Pull out from the material below all lines with "Gabbiano".
Segment Open
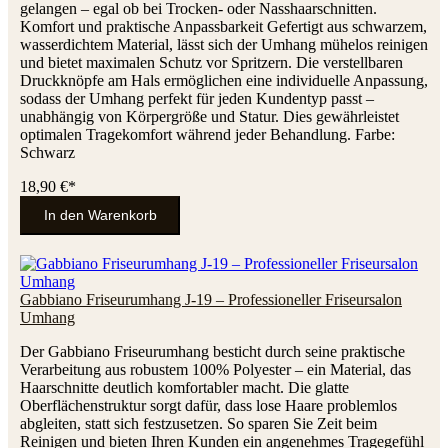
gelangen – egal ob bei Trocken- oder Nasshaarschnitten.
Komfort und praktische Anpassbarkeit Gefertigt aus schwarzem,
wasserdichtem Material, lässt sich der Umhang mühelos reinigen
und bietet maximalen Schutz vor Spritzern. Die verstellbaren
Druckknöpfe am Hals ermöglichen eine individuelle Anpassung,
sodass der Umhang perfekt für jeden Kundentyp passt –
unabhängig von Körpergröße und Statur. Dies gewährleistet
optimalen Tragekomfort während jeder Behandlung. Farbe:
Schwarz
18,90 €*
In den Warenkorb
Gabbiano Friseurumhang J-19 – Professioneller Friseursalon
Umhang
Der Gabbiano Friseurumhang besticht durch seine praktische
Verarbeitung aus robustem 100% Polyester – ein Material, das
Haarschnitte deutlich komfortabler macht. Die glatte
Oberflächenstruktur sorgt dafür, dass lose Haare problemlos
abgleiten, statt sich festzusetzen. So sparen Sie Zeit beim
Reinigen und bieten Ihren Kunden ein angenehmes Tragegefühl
Segment Closed
Segment Open
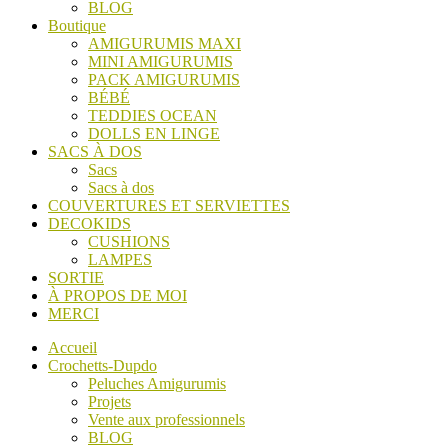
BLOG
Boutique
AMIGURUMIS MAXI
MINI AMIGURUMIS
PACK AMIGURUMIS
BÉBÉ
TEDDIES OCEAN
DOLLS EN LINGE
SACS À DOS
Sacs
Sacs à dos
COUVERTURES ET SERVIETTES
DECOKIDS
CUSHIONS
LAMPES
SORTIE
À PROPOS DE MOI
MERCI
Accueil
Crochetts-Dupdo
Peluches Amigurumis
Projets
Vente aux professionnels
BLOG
Segment Closed
**Response area**
Gabbiano Friseurumhang J-19 – Professioneller Friseursalon
Der Gabbiano Friseurumhang besticht durch seine praktische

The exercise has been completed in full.